The voom normalized gene counts were exploited to construct a co-expression network of 375 tumor samples using WGCNA, v. 1.70-3 package.^[16],[17] The similarity matrix was built based on the biweight midcorrelation coefficient between all genes. Subsequently, the similarity matrix was converted to an adjacency matrix by the soft threshold power of β=5. The RCy3, V.2.10.2 package was utilized to connect WGCNA to Cytoscape, V.3.8.1, and visualize the network.^[18]

Pathway enrichment analysis

The g: Profiler^[19] was utilized to perform pathway enrichment analysis of the differentially-expressed CTAs. The corresponding biological processes (BP), cellular components (CC), and molecular functions (MF) were identified using Gene Ontology (GO). The signaling pathways involved were identified using the Kyoto Encyclopedia of Genes and Genomes (KEGG).^[20] The results were visualized by the Enrichment Map and Auto Annotate^[21],[22] apps of Cytoscape.

Survival analysis

The survival analysis was performed using the Kaplan–Meier curve, drawn using GraphPad Prism v. 8.4.3. The Kaplan-Meier survival curves of each gene were plotted. The P < 0.05 was considered statistically significant.

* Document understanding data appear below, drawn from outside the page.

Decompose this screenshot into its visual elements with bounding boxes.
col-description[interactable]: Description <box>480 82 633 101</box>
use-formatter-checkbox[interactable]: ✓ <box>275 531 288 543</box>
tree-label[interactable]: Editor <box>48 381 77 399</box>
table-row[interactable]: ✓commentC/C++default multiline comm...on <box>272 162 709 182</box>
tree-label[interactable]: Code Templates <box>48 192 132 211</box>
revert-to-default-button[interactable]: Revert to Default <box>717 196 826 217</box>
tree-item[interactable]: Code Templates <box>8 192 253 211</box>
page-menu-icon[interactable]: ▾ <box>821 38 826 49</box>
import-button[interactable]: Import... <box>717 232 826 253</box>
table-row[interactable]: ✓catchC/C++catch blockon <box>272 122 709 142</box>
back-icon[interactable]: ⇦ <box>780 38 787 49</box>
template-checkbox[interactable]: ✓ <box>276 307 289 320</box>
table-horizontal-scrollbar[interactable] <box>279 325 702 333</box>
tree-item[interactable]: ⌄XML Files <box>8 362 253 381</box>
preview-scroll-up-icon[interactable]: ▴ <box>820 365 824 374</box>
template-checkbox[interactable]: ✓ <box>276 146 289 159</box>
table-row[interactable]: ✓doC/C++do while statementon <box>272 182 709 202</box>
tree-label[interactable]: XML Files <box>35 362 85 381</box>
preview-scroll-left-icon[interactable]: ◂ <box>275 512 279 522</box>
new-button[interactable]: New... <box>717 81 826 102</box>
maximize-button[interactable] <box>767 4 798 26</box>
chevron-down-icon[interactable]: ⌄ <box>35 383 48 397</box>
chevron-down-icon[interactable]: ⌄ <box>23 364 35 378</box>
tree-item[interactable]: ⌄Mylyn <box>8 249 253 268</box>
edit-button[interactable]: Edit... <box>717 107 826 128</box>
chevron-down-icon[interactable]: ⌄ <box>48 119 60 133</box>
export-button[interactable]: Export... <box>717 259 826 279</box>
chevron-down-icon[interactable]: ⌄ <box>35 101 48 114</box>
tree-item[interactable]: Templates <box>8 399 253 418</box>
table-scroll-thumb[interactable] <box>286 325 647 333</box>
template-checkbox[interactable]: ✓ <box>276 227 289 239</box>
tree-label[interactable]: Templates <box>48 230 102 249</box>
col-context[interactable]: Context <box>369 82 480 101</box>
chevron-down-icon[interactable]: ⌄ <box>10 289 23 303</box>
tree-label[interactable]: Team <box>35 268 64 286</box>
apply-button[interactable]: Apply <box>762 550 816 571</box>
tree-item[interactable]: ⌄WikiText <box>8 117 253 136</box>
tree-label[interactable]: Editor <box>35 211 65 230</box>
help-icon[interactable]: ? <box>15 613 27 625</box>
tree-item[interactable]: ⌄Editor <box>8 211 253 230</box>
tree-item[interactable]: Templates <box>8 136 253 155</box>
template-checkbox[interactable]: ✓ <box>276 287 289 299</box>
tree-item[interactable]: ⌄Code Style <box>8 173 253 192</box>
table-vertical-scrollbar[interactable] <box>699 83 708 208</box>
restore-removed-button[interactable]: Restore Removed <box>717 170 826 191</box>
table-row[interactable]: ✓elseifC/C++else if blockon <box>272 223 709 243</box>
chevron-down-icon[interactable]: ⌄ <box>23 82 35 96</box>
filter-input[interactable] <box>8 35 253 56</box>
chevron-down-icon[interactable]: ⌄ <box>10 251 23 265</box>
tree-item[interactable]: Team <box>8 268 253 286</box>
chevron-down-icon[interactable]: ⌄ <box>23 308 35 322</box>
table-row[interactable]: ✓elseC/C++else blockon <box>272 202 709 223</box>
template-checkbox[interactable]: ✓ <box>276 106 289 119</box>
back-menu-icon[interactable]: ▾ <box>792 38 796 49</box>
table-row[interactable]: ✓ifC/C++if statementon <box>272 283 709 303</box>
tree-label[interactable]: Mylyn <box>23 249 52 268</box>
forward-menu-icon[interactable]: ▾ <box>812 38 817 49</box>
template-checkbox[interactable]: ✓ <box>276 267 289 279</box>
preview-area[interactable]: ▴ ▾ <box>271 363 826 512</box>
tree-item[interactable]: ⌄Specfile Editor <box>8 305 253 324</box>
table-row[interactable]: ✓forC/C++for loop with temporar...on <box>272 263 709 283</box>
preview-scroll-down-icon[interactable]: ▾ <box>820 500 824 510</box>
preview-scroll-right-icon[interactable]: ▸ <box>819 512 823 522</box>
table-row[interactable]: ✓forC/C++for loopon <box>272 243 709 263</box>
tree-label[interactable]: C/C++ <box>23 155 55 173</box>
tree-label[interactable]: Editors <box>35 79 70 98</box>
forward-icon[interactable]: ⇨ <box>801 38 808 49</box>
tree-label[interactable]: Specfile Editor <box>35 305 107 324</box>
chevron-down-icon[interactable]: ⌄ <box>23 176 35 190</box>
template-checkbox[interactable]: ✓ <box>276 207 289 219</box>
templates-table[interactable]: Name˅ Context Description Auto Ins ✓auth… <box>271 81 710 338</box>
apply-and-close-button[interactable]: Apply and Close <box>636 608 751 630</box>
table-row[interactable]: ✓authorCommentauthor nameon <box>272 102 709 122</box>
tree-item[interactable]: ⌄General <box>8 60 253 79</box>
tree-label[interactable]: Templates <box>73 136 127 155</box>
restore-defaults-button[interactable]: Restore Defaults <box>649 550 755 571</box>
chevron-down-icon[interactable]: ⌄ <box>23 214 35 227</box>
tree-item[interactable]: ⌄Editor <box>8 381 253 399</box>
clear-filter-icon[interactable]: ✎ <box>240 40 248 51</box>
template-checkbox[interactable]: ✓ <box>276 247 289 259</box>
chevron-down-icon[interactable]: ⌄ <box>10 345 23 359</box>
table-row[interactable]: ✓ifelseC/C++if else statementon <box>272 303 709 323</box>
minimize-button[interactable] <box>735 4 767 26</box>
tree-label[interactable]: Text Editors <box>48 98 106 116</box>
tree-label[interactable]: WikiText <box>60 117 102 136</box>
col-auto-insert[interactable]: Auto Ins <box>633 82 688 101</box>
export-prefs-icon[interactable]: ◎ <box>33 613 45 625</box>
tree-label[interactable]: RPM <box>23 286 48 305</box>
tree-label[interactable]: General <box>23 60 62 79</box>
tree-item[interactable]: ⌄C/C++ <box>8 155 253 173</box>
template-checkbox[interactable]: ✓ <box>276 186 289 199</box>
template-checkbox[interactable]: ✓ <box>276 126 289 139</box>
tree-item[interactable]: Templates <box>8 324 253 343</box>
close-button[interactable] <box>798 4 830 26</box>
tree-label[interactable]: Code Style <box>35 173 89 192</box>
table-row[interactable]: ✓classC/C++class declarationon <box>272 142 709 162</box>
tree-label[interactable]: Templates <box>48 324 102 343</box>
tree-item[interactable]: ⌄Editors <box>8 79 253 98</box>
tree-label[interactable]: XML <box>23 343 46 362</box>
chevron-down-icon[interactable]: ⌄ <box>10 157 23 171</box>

These analyses depicted the relationship between differentially-expressed CTAs and overall patient survival.

Results

Differentially-expressed genes of stomach adenocarcinoma cases

The workflow for the integrated bioinformatics analysis is shown in [Figure 2]. The ribonucleic acid (RNA) sequencing data of TCGA-STAD were downloaded from TCGA, normalized, and filtered the outliers. The total number of genes was 20852. Gene expression profiles of tumor and adjacent normal tissue samples were compared, and 1839 DEGs were identified based on the aforementioned cut-off criteria. The up-regulated genes accounted for 55.4% (1019/1839) of all genes. Most of the top ten up-regulated DEGs were CTA genes [Table 1]. The collected CTA gene list [Supplementary Table 1] was compared with the DEGs, and the differentially-expressed CTA genes between the tumor and adjacent normal tissues were selected. The total number of differentially-expressed CTAs was 83, including 81 coding and two noncoding RNAs [Supplementary Table 2].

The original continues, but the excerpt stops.